__YOUR GOAL__: Find the lines in the listing below that have the word "плод" and give their count, nothing else.

--

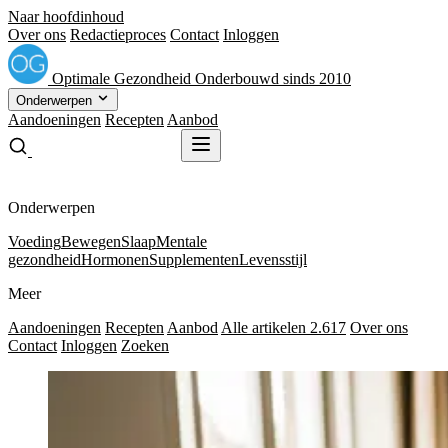
Naar hoofdinhoud
Over ons
Redactieproces
Contact
Inloggen
Optimale
Gezondheid
Onderbouwd sinds 2010
Onderwerpen
Aandoeningen
Recepten
Aanbod
Gratis receptenboek
Gratis receptenboek
Onderwerpen
Voeding
Bewegen
Slaap
Mentale
gezondheid
Hormonen
Supplementen
Levensstijl
Meer
Aandoeningen
Recepten
Aanbod
Alle artikelen
2.617
Over ons
Contact
Inloggen
Zoeken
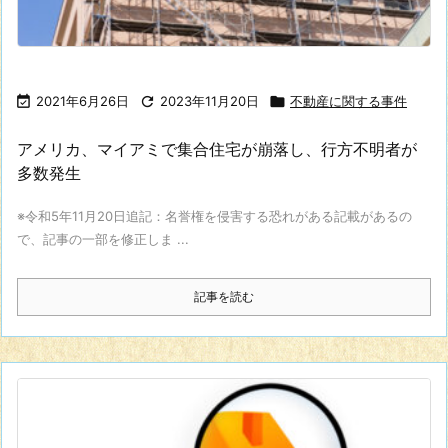

2021年6月26日

2023年11月20日

不動産に関する事件
アメリカ、マイアミで集合住宅が崩落し、行方不明者が
多数発生
※令和5年11月20日追記：名誉権を侵害する恐れがある記載があるの
で、記事の一部を修正しま ...
記事を読む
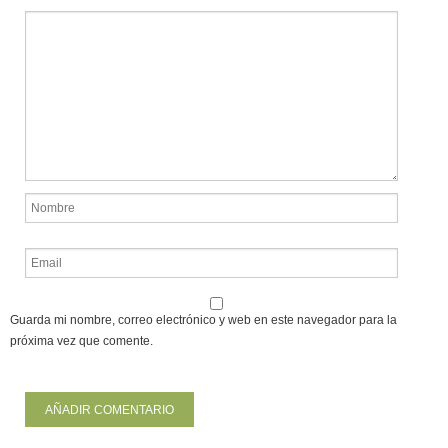
Guarda mi nombre, correo electrónico y web en este navegador para la
próxima vez que comente.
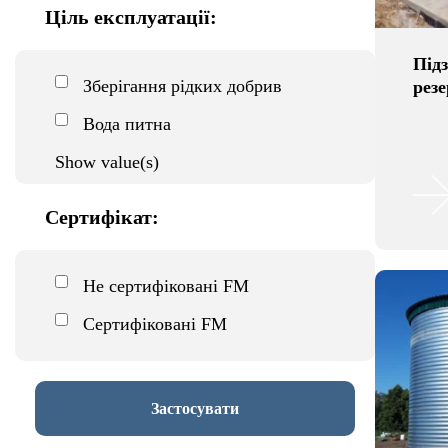
Ціль експлуатації:
Підз
Зберігання рідких добрив
рез
Вода питна
Show value(s)
Сертифікат:
Не сертифіковані FM
Сертифіковані FM
Застосувати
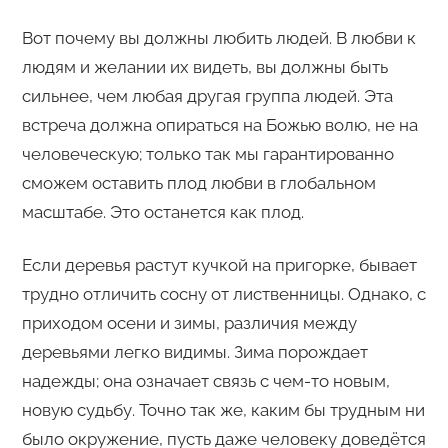
Вот почему вы должны любить людей. В любви к
людям и желании их видеть, вы должны быть
сильнее, чем любая другая группа людей. Эта
встреча должна опираться на Божью волю, не на
человеческую; только так мы гарантированно
сможем оставить плод любви в глобальном
масштабе. Это останется как плод.
Если деревья растут кучкой на пригорке, бывает
трудно отличить сосну от лиственницы. Однако, с
приходом осени и зимы, различия между
деревьями легко видимы. Зима порождает
надежды; она означает связь с чем-то новым,
новую судьбу. Точно так же, каким бы трудным ни
было окружение, пусть даже человеку доведётся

--

__TASK RESULT__: 2